In questioning the first minister today, opposition leaders all pursued the role of interlocutor and polite interrogator - rather than combatant.

Indeed, Jackson Carlaw of the Conservatives appeared to be choreographing his questions to allow the first minister to offer more information and detail to the viewing and listening public.

That, in my view, is entirely right and commendable. To be clear, there is a time for combative politics, for sharp rhetoric and satire.

However, that time is not now.

An hour or so after the exchanges at FMQs, the Scottish government confirmed that the number of coronavirus cases in Scotland had risen sharply to 60., external

That rise was anticipated - indeed, it was forecast by Nicola Sturgeon during the question session. That was the context in which the sundry questions were posed.

Mr Carlaw asked in turn about strategy, about schools, about the impact on business. In each case, he had detailed inquiries to lodge.

But they were genuine inquiries. Seeking information. Seeking reassurance, where possible, for an anxious, fretful citizenry.

Labour's Richard Leonard and Willie Rennnie of the Liberal Democrats followed suit. Mr Leonard asked about the particular impact upon older people.

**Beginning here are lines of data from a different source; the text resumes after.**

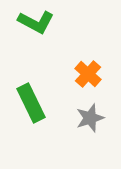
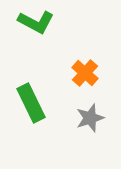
orange cross: moved 3 px left, 1 px up
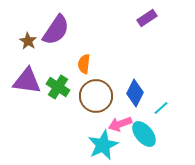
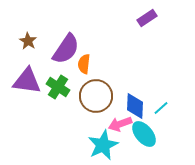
purple semicircle: moved 10 px right, 19 px down
blue diamond: moved 13 px down; rotated 24 degrees counterclockwise
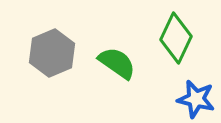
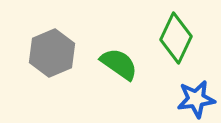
green semicircle: moved 2 px right, 1 px down
blue star: rotated 21 degrees counterclockwise
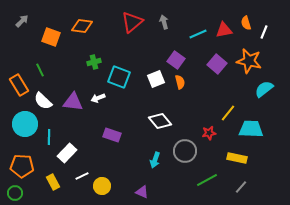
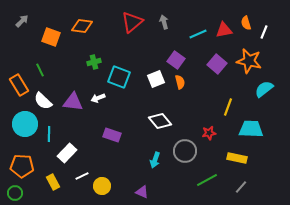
yellow line at (228, 113): moved 6 px up; rotated 18 degrees counterclockwise
cyan line at (49, 137): moved 3 px up
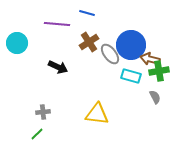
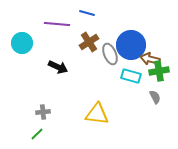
cyan circle: moved 5 px right
gray ellipse: rotated 15 degrees clockwise
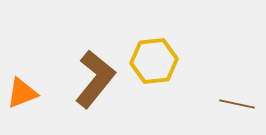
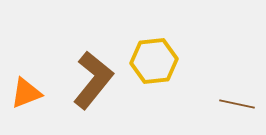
brown L-shape: moved 2 px left, 1 px down
orange triangle: moved 4 px right
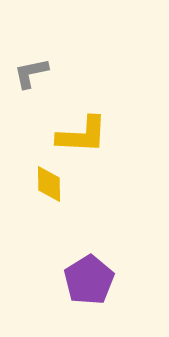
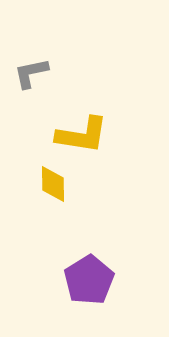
yellow L-shape: rotated 6 degrees clockwise
yellow diamond: moved 4 px right
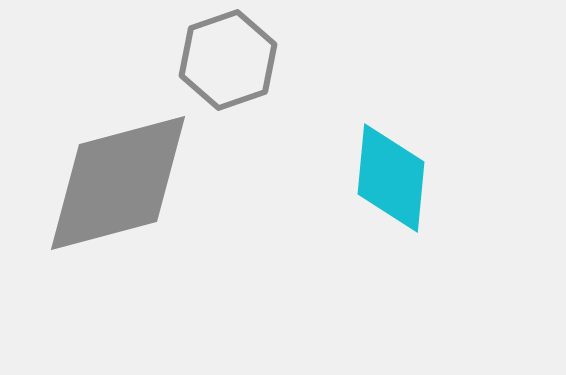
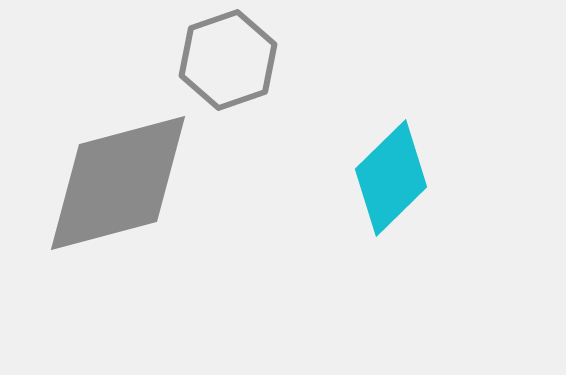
cyan diamond: rotated 40 degrees clockwise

He then added a little touch of bite when suggesting that social care workers were generally undervalued - just when their role would be even more crucial than normal.

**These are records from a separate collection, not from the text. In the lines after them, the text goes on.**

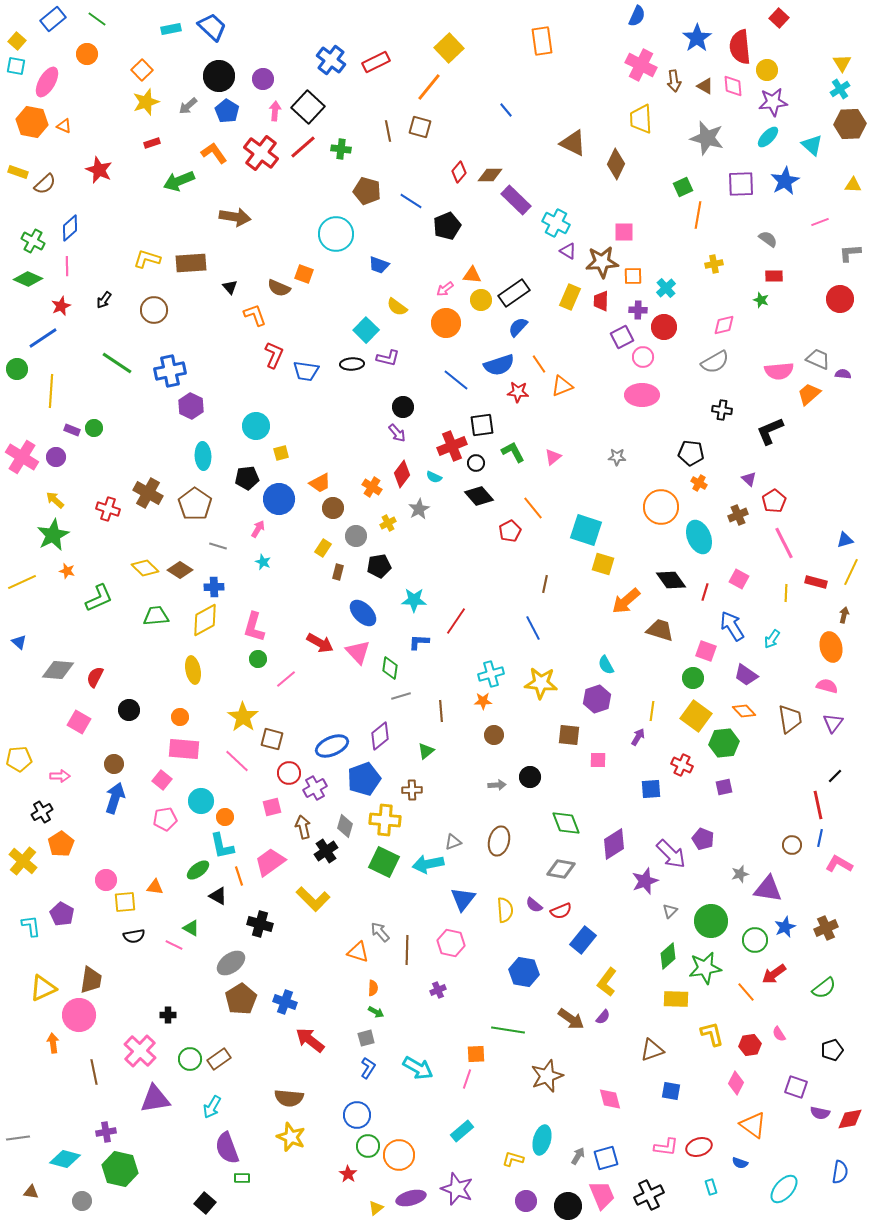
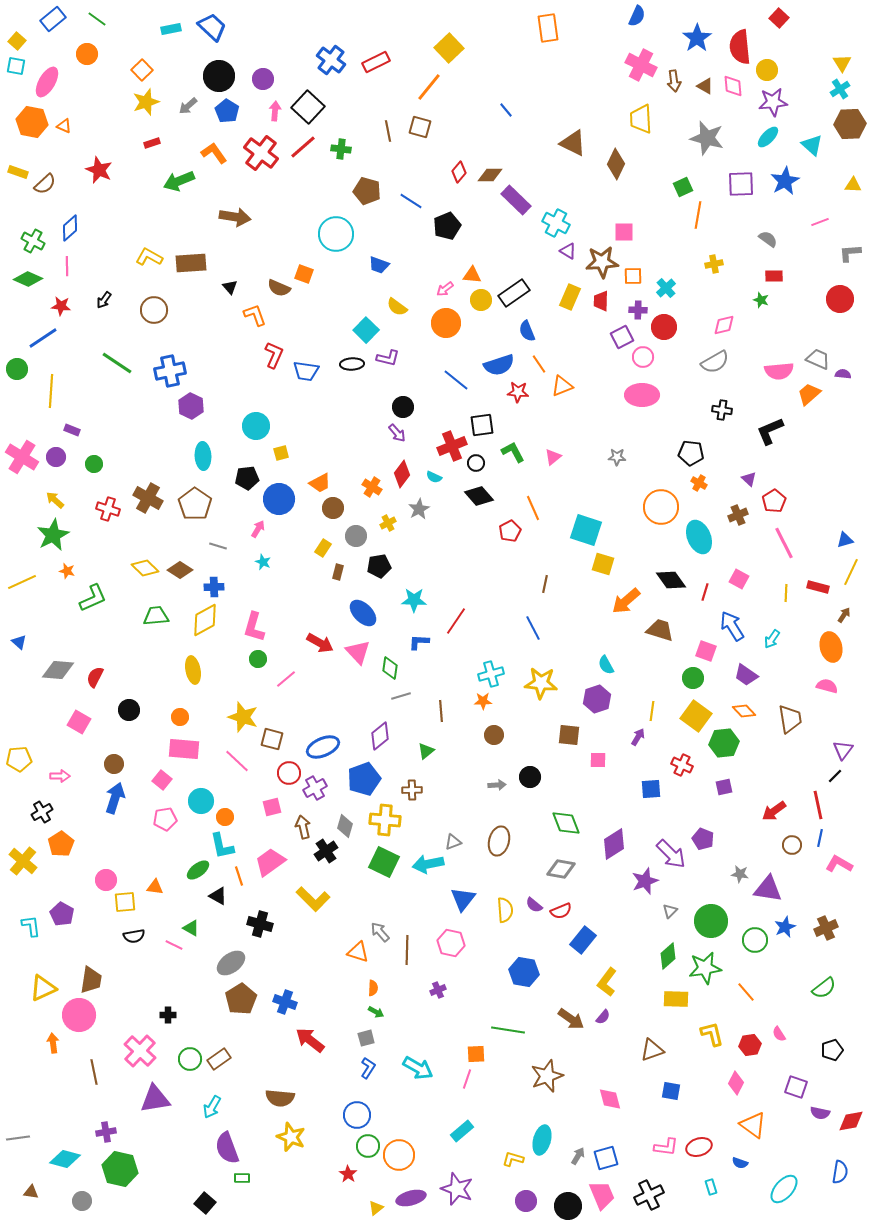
orange rectangle at (542, 41): moved 6 px right, 13 px up
yellow L-shape at (147, 259): moved 2 px right, 2 px up; rotated 12 degrees clockwise
red star at (61, 306): rotated 30 degrees clockwise
blue semicircle at (518, 327): moved 9 px right, 4 px down; rotated 65 degrees counterclockwise
green circle at (94, 428): moved 36 px down
brown cross at (148, 493): moved 5 px down
orange line at (533, 508): rotated 15 degrees clockwise
red rectangle at (816, 582): moved 2 px right, 5 px down
green L-shape at (99, 598): moved 6 px left
brown arrow at (844, 615): rotated 21 degrees clockwise
yellow star at (243, 717): rotated 16 degrees counterclockwise
purple triangle at (833, 723): moved 10 px right, 27 px down
blue ellipse at (332, 746): moved 9 px left, 1 px down
gray star at (740, 874): rotated 24 degrees clockwise
red arrow at (774, 974): moved 163 px up
brown semicircle at (289, 1098): moved 9 px left
red diamond at (850, 1119): moved 1 px right, 2 px down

But it was not an aggressive question, not in the slightest. And it enabled Ms Sturgeon to agree that the social care sector deserved every support.

Mr Rennie pursued the question of the availability of isolation spaces in our hospitals. Again, Ms Sturgeon sought to offer reassurance - while conceding that the situation was moving rapidly.

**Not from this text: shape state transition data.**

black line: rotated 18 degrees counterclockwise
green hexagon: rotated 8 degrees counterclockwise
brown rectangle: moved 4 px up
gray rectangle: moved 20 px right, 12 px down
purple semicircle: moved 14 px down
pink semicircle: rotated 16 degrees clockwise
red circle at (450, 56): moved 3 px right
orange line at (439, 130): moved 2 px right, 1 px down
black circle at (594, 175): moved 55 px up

Despite that fluidity, Ms Sturgeon took the chance to signal her intent, to signal her direction of travel.

Image caption,

Jackie Baillie said the Scottish government should act now to tackle the crisis

She said that she was minded to prohibit mass gatherings of more than 500 people from next week. Not because the gatherings themselves were hazardous but because they piled more pressure upon the emergency services - just at the moment when all their focus was needed to help cope with the wider crisis.

However, she argued that such a prohibition should not apply, at the moment, to schools, colleges or universities.

Firstly, they did not absorb the time of the emergency services as other large gatherings do. Secondly, it could be argued that - in the absence of school - young people might muster in social groups, with perhaps a greater danger of infection.

Amid this emerging consensus, there was perhaps one reminder of the extent of the pressure heaped upon the first minister. Pressure to call this correctly.

Again without any vitriol whatsoever, Labour's Jackie Baillie - a former minister herself - told the chamber she had heard from a local GP in her constituency who had urged more immediate action to tackle the crisis.

Why not act now, she asked the FM? Would not delay involve risk? Ms Sturgeon stated the challenge in bald terms. She was not a clinician. Not a doctor.

Consequently, she and others had to rely upon expert, medical advice. It was important to get the timing right with regard to enhanced stringency. Important to move at the right moment from containment to delay, with its attendant constraints.

I am an admirer of the French writer and thinker, Voltaire. In his novel Candide, he reminds us that "il faut cultiver notre jardin". We should set aside abstruse philosophical meanderings and, instead, focus on digging our garden, on productive effort.

In comparable fashion, after a detailed series of exchanges, Ms Sturgeon closed in a similarly pragmatic fashion by reminding us of the need to wash our hands.